Age: 27
Currently: Melting hearts with her Tony-nominated work as Olive Ostrovsky, the vulnerable, insecure contestant with absentee parents in William Finn and Rachel Sheinkin's The 25th Annual Putnam County Spelling Bee.
Hometown: Detroit, Michigan. "And I mean Detroit proper," Keenan-Bolger says. "Actually in the city." Recalling her childhood, Keenan-Bolger, who claims she was "definitely not a good speller" in grade school, cites experiences that informed her current portrayal of a shy outsider. "I was one of about four or five white kids in my elementary school," she says. "People were always very nice to me, and I was always had friends, but it's alienating; you're something different. And maybe it gave me a little cache... For Spelling Bee, I definitely tap into those feelings of being an outsider. Certain issues creep up once in a while, and I'll think, 'Oh, this is from my childhood.'"
Landing the Bee: Keenan-Bolger caught the eye of Bee composer/lyricist Finn while performing in a reading at NYU's Graduate Musical Theatre Writing Program, where Finn is on the faculty. "Bill was hanging around. He was just generally present," she recalls. "He came up to me and said, 'I'm writing this show, and you would be great for it.' Then, he kept my name in the pot when they were casting. He's been instrumental." Keenan-Bolger can also claim involvement in another of this year's successful shows. She spent two years developing the role of Clara in The Light in the Piazza which earned Kelli O'Hara a spot as Keenan-Bolger's competition in the Featured Actress in a Musical category before joining the Spelling Bee team. "I feel unbelievably lucky to have worked on both of these shows," she says, "At the end of the day, it's most thrilling to me that [Piazza composer] Adam Guettel and Bill Finn are represented in such a great season. I'm very close friends with Kelli O'Hara, and of course Victoria Clark, so I'm very proud to have worked with them and to be nominated with them, because I know how talented they are... Really, the way things have worked out with these two shows, it's the perfect possible situation."
Inner Child: In so many shows, adults attempting to play children come off as just plain creepy. For Keenan-Bolger, who skillfully avoids such an eerie impression, there's a formula to success. "James [Lapine, the director] would say, 'Do less,' and that was the best guidance I could have gotten. When you're playing a kid, you think you need to add all these kid-like things, these affectations, but we realized that it's all about what you take away. It's losing artifice. You have to just let it be; you can't force it. This is what makes kids honest and quirky and multifaceted." As Olive, Keenan-Bolger is in many ways the "straight man" of Spelling Bee, earning fewer laughs per minute than her off-the-wall castmates. However, she gets the show's two most touching tunes, "My Friend the Dictionary" and "The I Love You Song." "There's a bit of a sad, insecure place I need to go to," she says. "Some days are easier than other. There are just times when you don't want to go there, if you're having a blue day already. But I'll tell you, I've rarely enjoyed something so much, from an actor's standpoint. In some shows, you have to make your mark in one scene, but I'm onstage the whole time."
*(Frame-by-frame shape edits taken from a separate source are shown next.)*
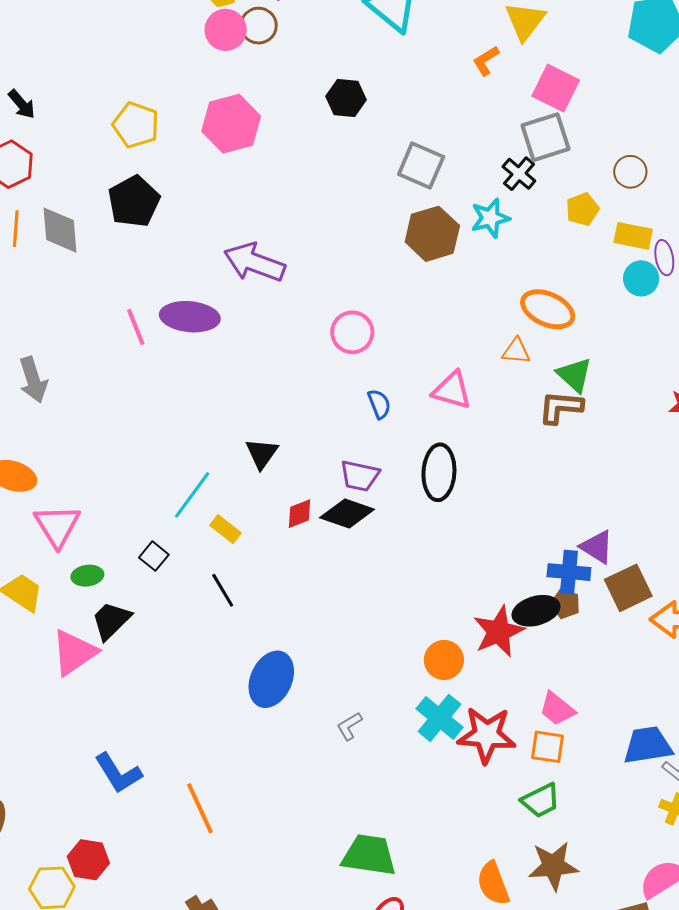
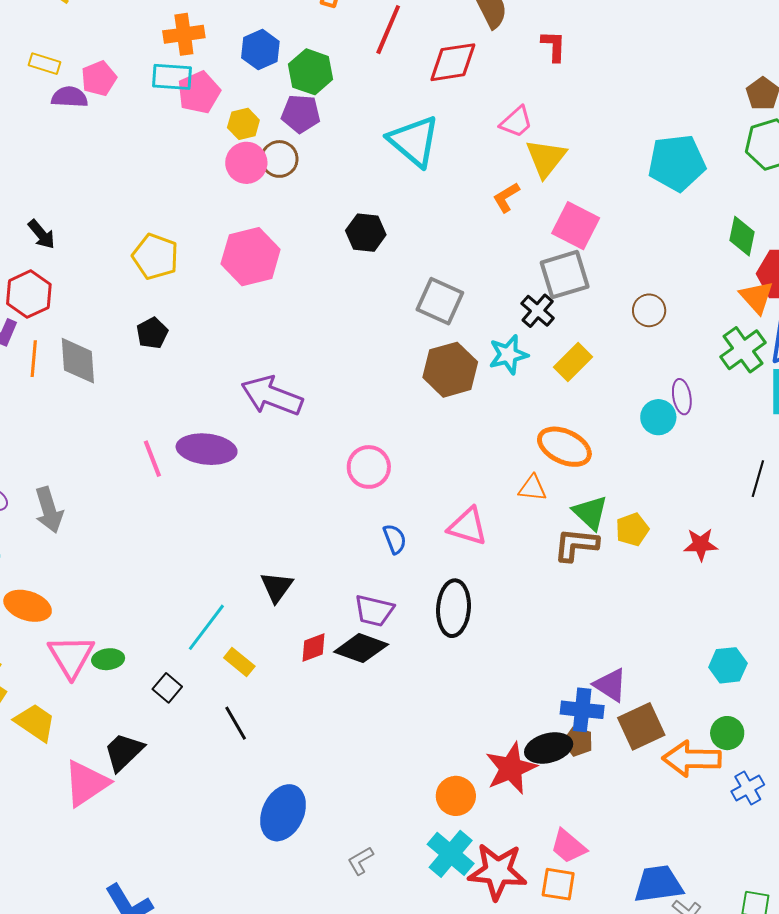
black pentagon: (134, 201) -> (152, 333), size x0.6
yellow pentagon: (582, 209) -> (632, 529), moved
yellow rectangle: (633, 236) -> (573, 362), moved, turned -57
green ellipse: (87, 576) -> (108, 659), moved

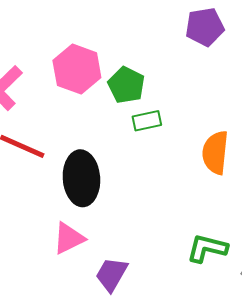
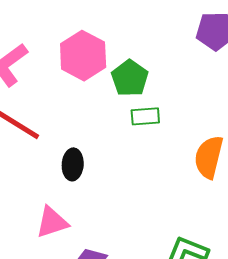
black ellipse: (81, 178) -> (73, 164), size x0.6

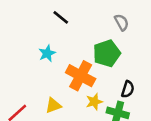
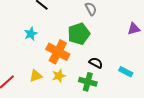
black semicircle: (128, 89) -> (96, 63), turned -80
yellow star: (94, 102) -> (59, 76), moved

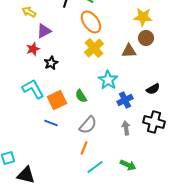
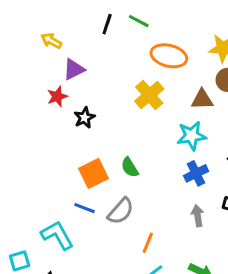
orange ellipse: (91, 22) -> (169, 56), moved, turned -40
cyan star: (108, 80) -> (192, 136), moved, turned 30
cyan L-shape: (33, 89) -> (57, 235), moved
gray semicircle: (88, 125) -> (121, 211), moved
orange line: (84, 148) -> (148, 243), moved

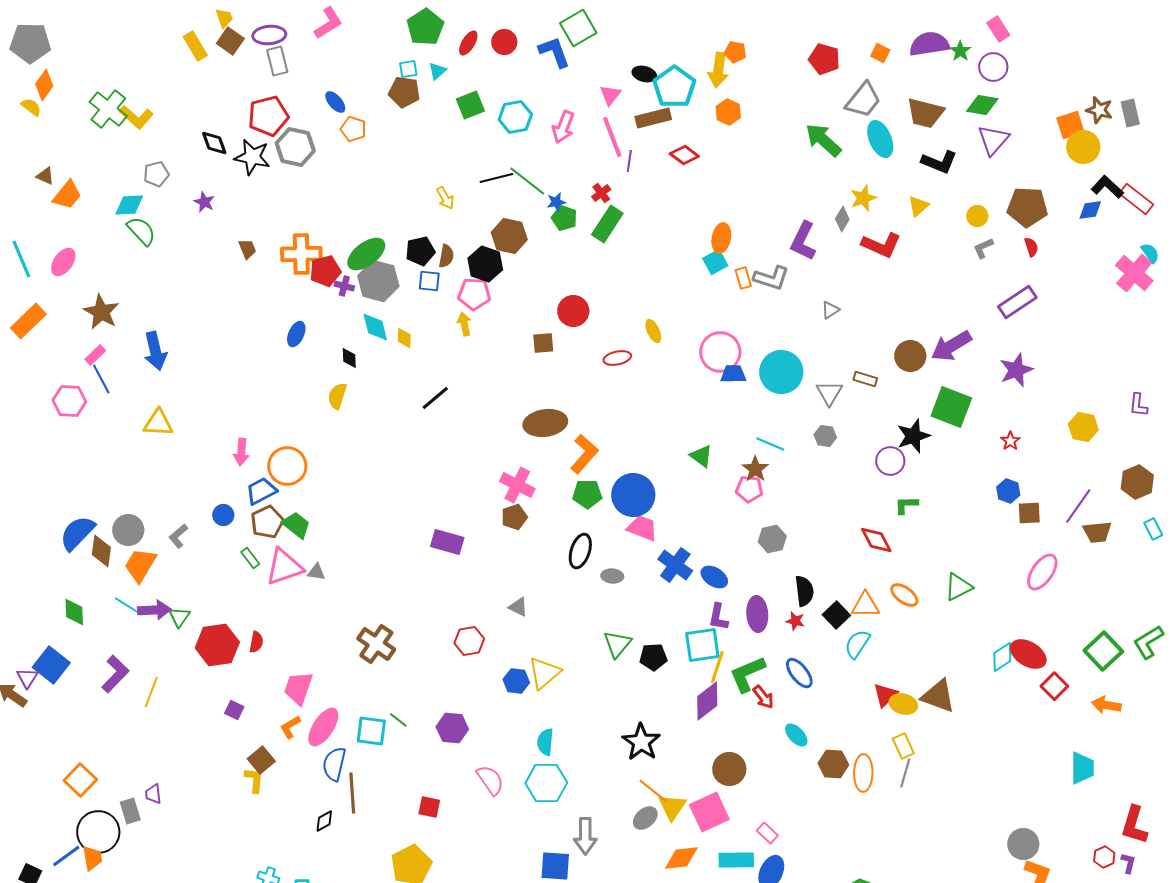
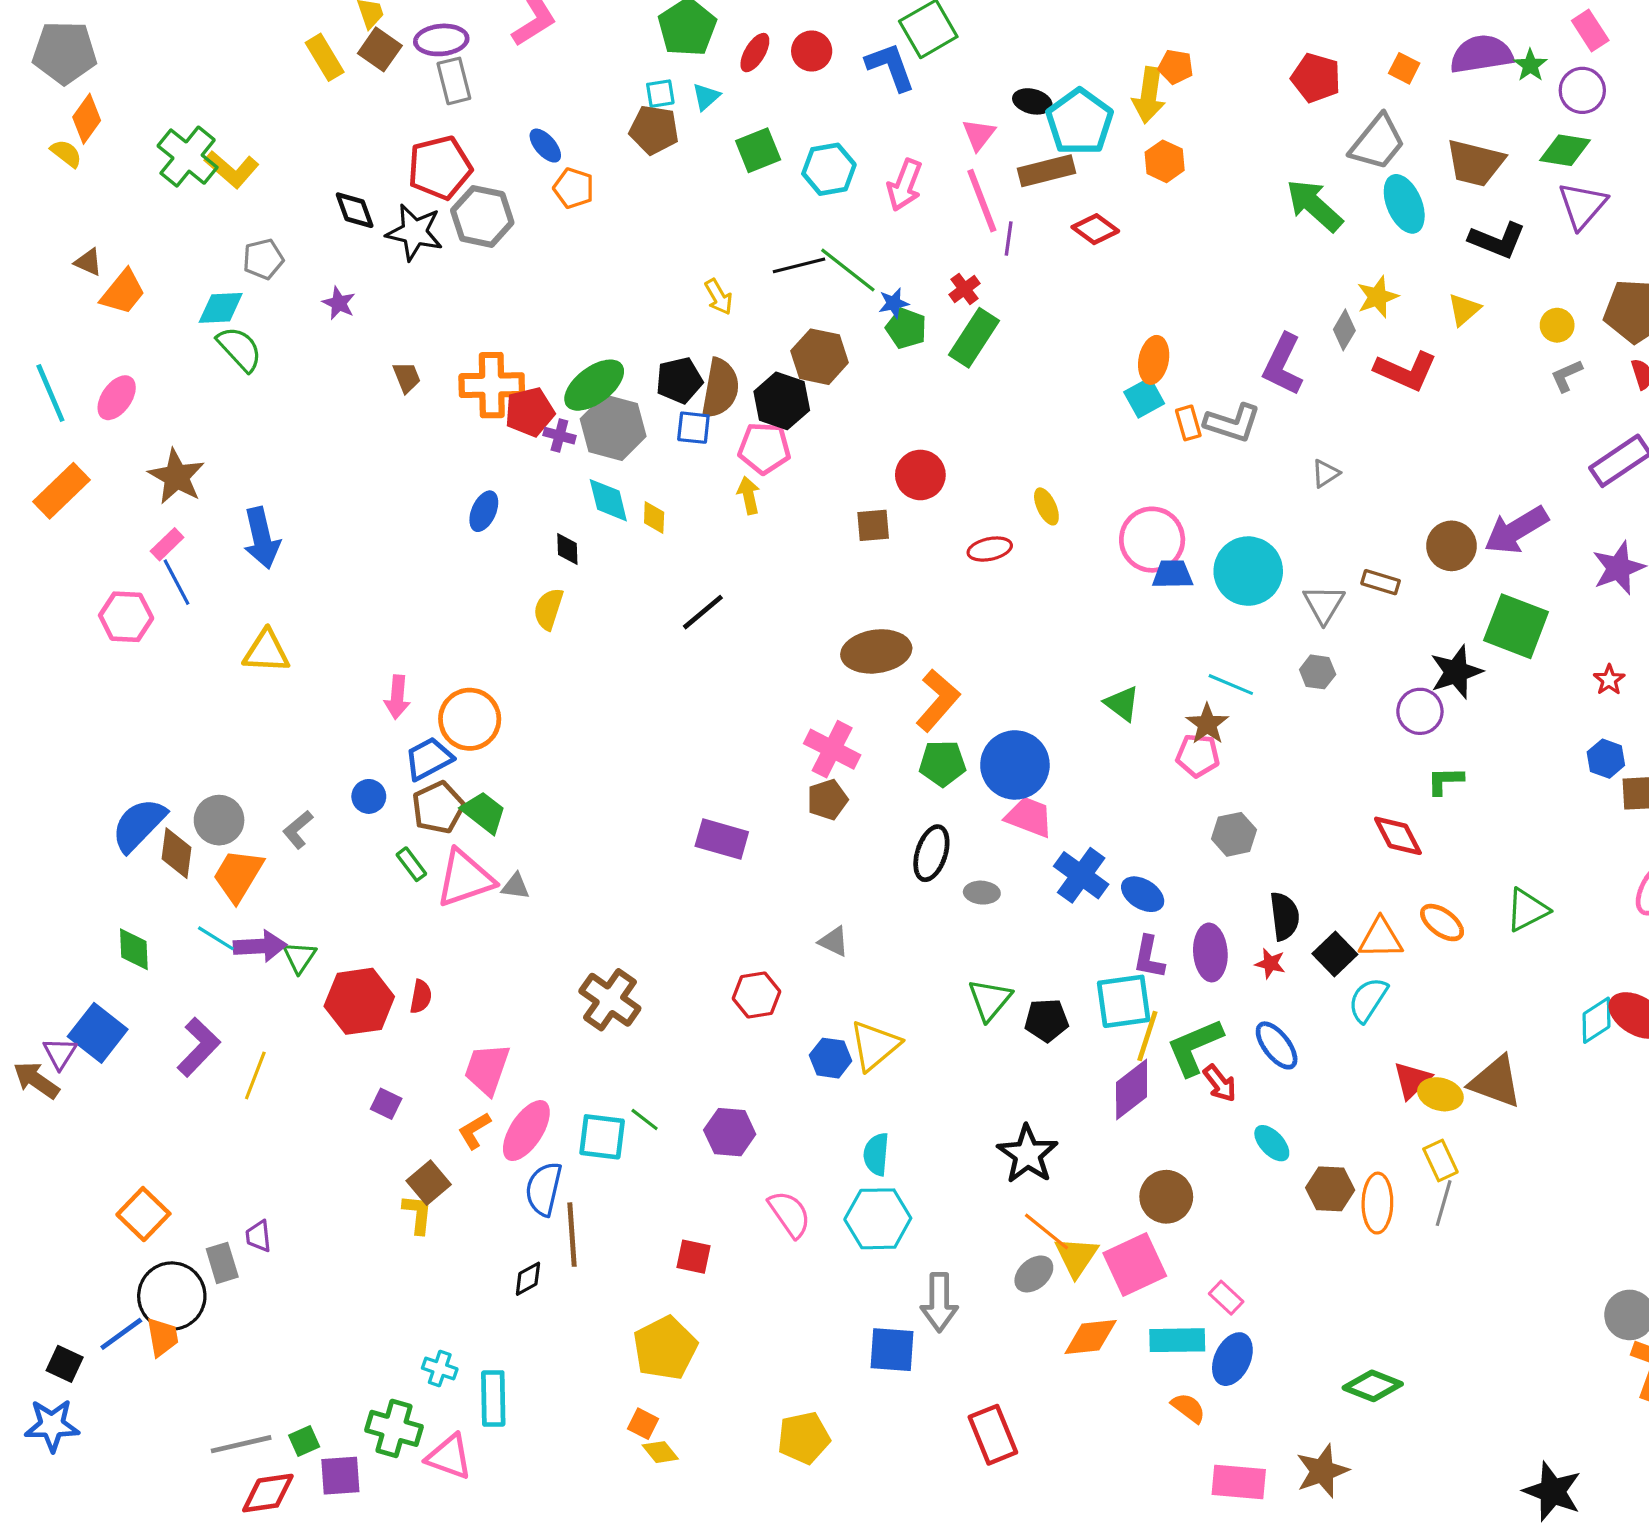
brown semicircle: (446, 256) -> (720, 388), size x1.6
New Wave: When asked if there are any roles she fantasizes about tackling in the future, Keenan-Bolger says, "I don't have roles that I think about. I feel such an allegiance to new work that I have composers that I dream of working with: people like Jeanine Tesori, Nathan Tyson and Chris Miller, just to name a few... I've been very lucky to do almost exclusively new musicals. It's the collaboration process that I love. As an actor, your input and your ideas are more a part of the process. Things can be built around you. It's an amazing position to be in... Musical can be very product-oriented, and I don't mean that to be negative, but doing something in the infant stages make it feel like it's yours and you own it."
Preparing for the Big Moment: "The whole experience--It just feels so much larger than me," Keenan-Bolger says of her Tony nod, one of six for the show. "The bottom line is that I feel very taken care of. There are so many people in this business who do great work, so this was a huge surprise. With things like this, I always think I won't be nervous, and then I wish I'd prepared more. I'm trying to take advice to heart and appreciate the experience and enjoy it."